Usefulness of transform feedback

I’ve read about TF and I’ve tried to think useful applications of it. It can be used for hardware skinning, probably, when a skinned mesh is rendered multiple times per frame. In the first extra pass (where TF is enabled) we can apply the local bone transformations and capture the vert positions in a VBO. Then we render the mesh using this VBO multiple times in this frame.

Any other useful applications of TF?

Fast, pipelined GPGPU, with imho possibly much-lower overhead than CL or cuda.
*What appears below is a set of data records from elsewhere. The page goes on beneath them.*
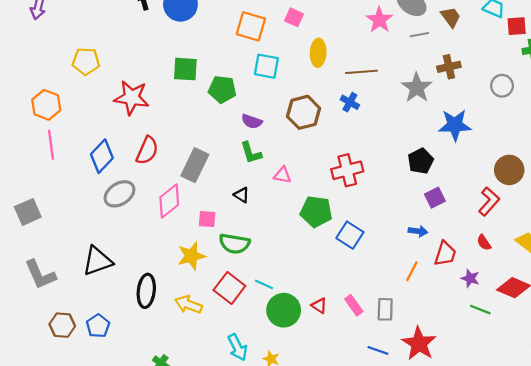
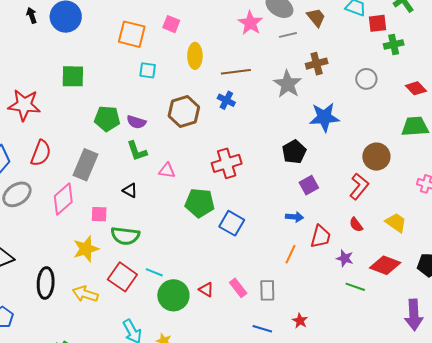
cyan square: (266, 66) -> (148, 70), size x0.7
green pentagon: (222, 89) -> (107, 119), moved
red star: (419, 344) -> (300, 321), size x0.5

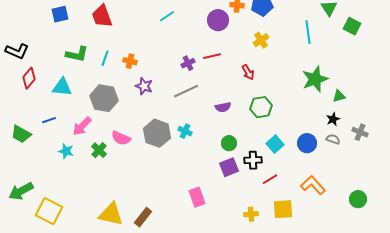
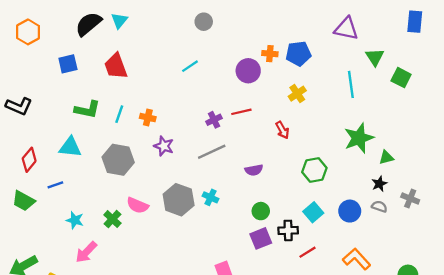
red diamond: (29, 78) -> (29, 160), moved
green hexagon: (261, 107) -> (314, 170), moved
pink arrow: (82, 126) -> (86, 252), moved

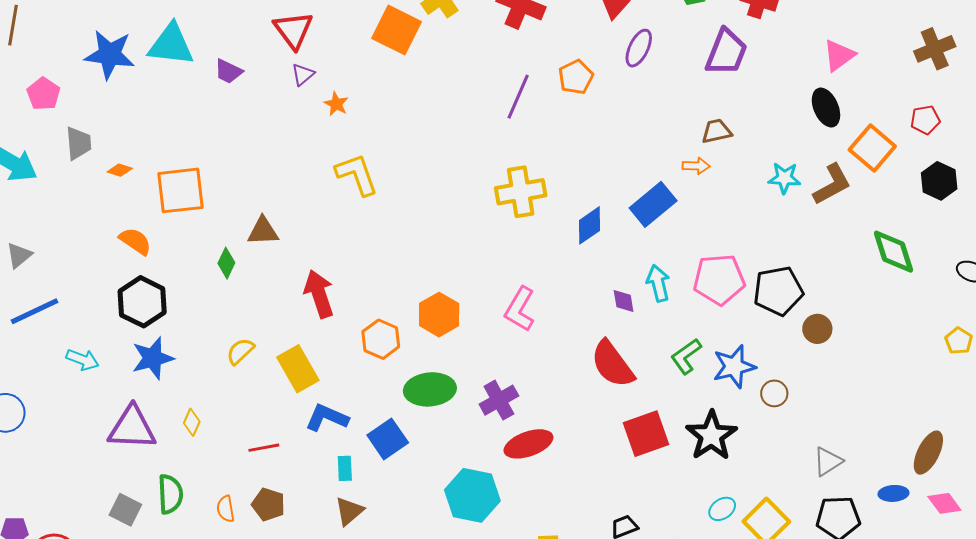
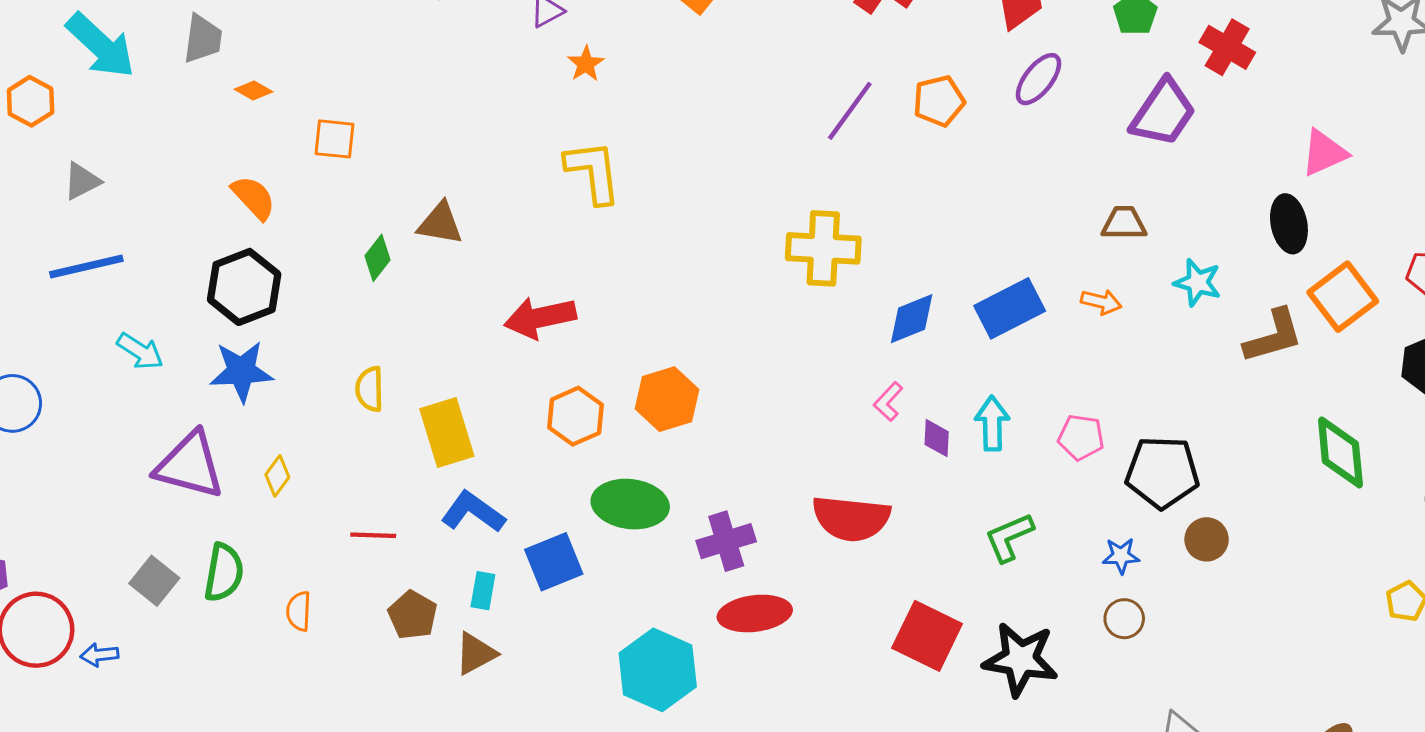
orange arrow: (696, 166) -> (1101, 302), moved
cyan star: (784, 178) -> (1198, 282), moved
orange square: (181, 190) -> (335, 139), size x0.6
pink pentagon: (719, 279) -> (1081, 437), size x0.6
red arrow: (319, 294) -> (540, 318), moved, turned -96
pink L-shape: (520, 309) -> (888, 402), moved, size x0.6
yellow semicircle: (240, 351) -> (370, 389), turned -60
red semicircle: (612, 364) -> (851, 518), moved, turned -60
blue star: (734, 367) -> (1121, 556), moved, size x0.6
red square: (646, 434) -> (927, 636), turned 33
black star: (711, 436) -> (1020, 659), turned 30
brown pentagon: (268, 504) -> (413, 615), moved

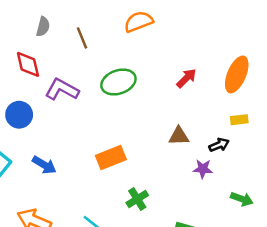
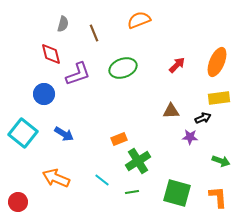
purple L-shape: (62, 90) -> (78, 74), turned 132
yellow rectangle: (239, 120) -> (219, 98), size x1.5
orange rectangle: (111, 157) -> (119, 139), moved, size x0.7
green cross: (137, 199) -> (138, 161), size x1.4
Skinning is just one of the many examples of such GPGPU.

Instance culling on gpu: http://rastergrid.com/blog/2010/02/instance-culling-using-geometry-shaders/

Tesselation/subdivision, that is possibly more flexible than the DX11 one.
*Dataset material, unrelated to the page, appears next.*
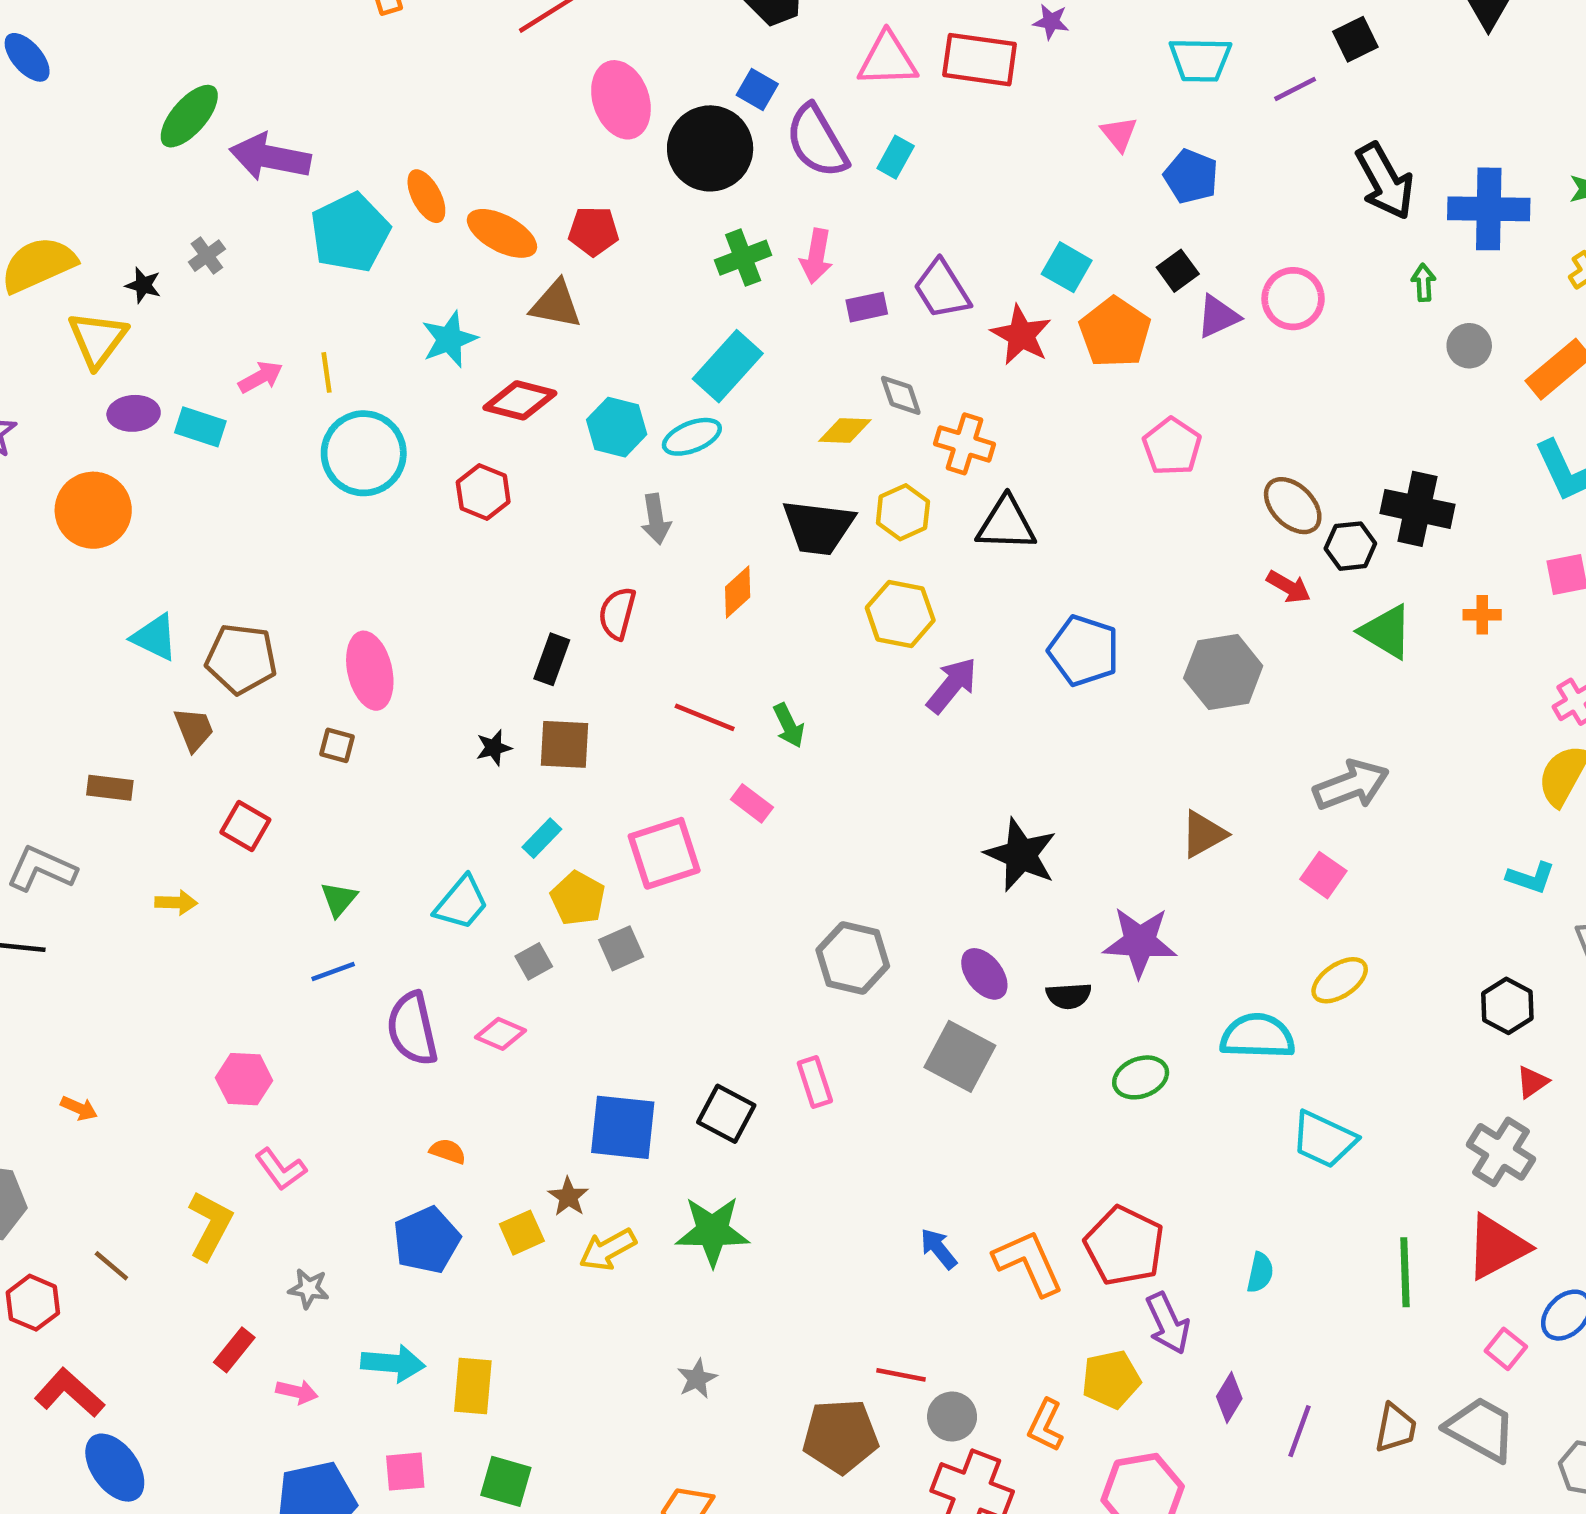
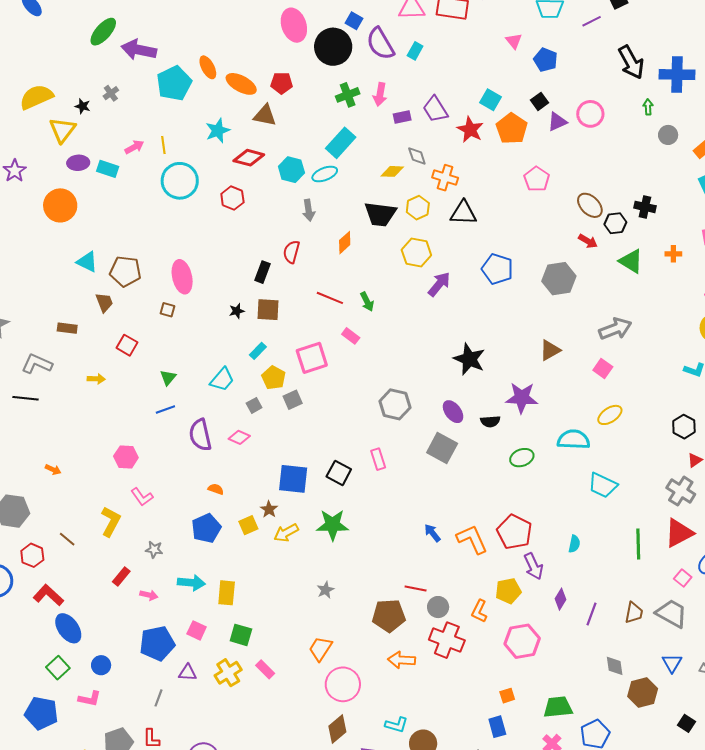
black cross: (1417, 509) -> (645, 207), size x0.7
pink square: (405, 1472) -> (197, 630), turned 30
Since it’s basically “arrays of structures” with possible variable result length, and possible recursion to emit N array elements out of a kernel/input, it looks quite useful :slight_smile:

You can calculate silhouette edges, which have a number of uses.

Particle systems.

Occlusion culling much more efficient than with occlusion queries.

Could you provide some info on this? Sounds very interesting.
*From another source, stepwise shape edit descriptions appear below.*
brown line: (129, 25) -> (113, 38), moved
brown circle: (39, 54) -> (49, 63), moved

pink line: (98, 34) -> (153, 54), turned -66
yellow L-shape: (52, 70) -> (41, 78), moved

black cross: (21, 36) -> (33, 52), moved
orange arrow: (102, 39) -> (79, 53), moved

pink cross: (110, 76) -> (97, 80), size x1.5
Could you provide some info on this? Sounds very interesting. [/QUOTE]
Haven’t actually done this but seems like it’d be pretty efficient, but probably only useful for point (or small) queries. Render to a depth texture, bind that as a vertex texture, then send point queries down the pipe. Vertex shader does a depth texture lookup and compare, and serializes out a “visibility” attribute. Then render the objects into the scene with the new visibility attribute bound. Or instead of writing a visibility attribute, use the geometry shader to “prune out” the vertex data and serialize out only the desired primitives (ala Instance culling using geometry shaders).

For a more general solution (arbitrary-sized/shaped occlusion queries), seems like we really need to be able to serialize normal occlusion query results to a buffer object post rasterizer rather than storing them in query objects to yield a more efficient NV_conditional_render for occlusion queries.

Ah yes, thanks! And if we manually create a min/max RG32f mip-chain (R=minZ, G=maxZ), with a simple texture-fetch on a given LOD we can query arbitrary-sized bounding-spheres. Tens of thousands of queries being executed in one draw-call this way :D.
No need for the queries to share instance mesh info, thus the whole scenegraph can be queried. Provided that some rough depth was pre-laid (I do this currently in my code; anti-portals might be the term).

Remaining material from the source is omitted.